In my previous post: Resurgence of Platform as a Service I outline the benefits of PaaS for the enterprise and, given the diagram above, anyone that has taken the time to evaluate PaaS technologies on the market can't fail to notice that the more mature products from vendors, with experience of enterprise clients, maintain within their product portfolios all the technical building blocks demanded by Enterprise SDLC.
What distinguishes one PaaS from another, at least from the perspective of SDLC is the degree of automation, simplicity, and flexibility that they afford for transforming existing products and processes to those that are required to deliver the goal of rapid and secure deployment into production from source.
Selecting the right PaaS for your enterprise is not a trivial matter if your goal is the transformation of IT from a complex behemoth bemoaned by the business and the butt of slurs from your developer community into an organization that truly generates value for customers, shareholders, employees, and other stakeholders.
The technology selection is the first domino to fall in the transformation journey, the first micro transformation, if it doesn't fall, or falls in the wrong direction, the consequences will be, as we like to say where I work, career limiting.

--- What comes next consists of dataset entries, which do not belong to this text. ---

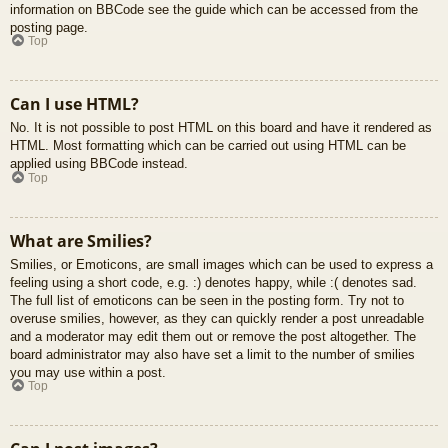
information on BBCode see the guide which can be accessed from the
posting page.
Top
Can I use HTML?
No. It is not possible to post HTML on this board and have it rendered as
HTML. Most formatting which can be carried out using HTML can be
applied using BBCode instead.
Top
What are Smilies?
Smilies, or Emoticons, are small images which can be used to express a
feeling using a short code, e.g. :) denotes happy, while :( denotes sad.
The full list of emoticons can be seen in the posting form. Try not to
overuse smilies, however, as they can quickly render a post unreadable
and a moderator may edit them out or remove the post altogether. The
board administrator may also have set a limit to the number of smilies
you may use within a post.
Top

Security in the DNA of the XaasS, SDLC, and DevOps
As someone who has been coding Java on and off for about twenty years and who has spent the last ten years in IT infrastructure, I can't help but notice that the vast majority of tools that comprise a DevOps Circuit are Java-based. From issue and bug trackers to code analyzers and continuous build, test, and deploy tools, Java continues to be a ubiquitous technology within the Enterprise. This popularity is not without its costs and risks and those costs and risks are greatest in the area of security and patching.
I have discussed this problem at length in previous posts (see: Cutting the Cost of Patch Management, Enter RASP and AppSecurity for Java, and Cyber Threat Intelligence) and, for a full breakdown of the financial, temporal, and lost opportunity cost of Java patching, I direct readers to Waratek's white paper Maximising the ROI of Cyber Security Strategy with RASP. For the uninitiated, Runtime Application Self Protection (RASP) is a term championed by Joseph Feiman while he was a Research Vice President and Fellow at Gartner and refers to
Security technologies that are built or linked into an application or application runtime environment, and is capable of controlling application execution and detecting and preventing real-time attacks
Simply deploying the DevOps and SDLC Java tools to AppSecurity has a positive impact on risks and costs, but the benefits are exponentially increased when one considers that application code is what is being propagated through the SDLC and AppSecurity for Java is, therefore, applying the benefits of RASP not just to the DevOps Circuit tools and the Java containers deployed to the PaaS, but also to every line of code being built, tested, and deployed throughout the entire Enterprise SDLC. The ramifications for securing Java code, from genesis to realization in production, constitute a paradigm shift in the way that Java is secured.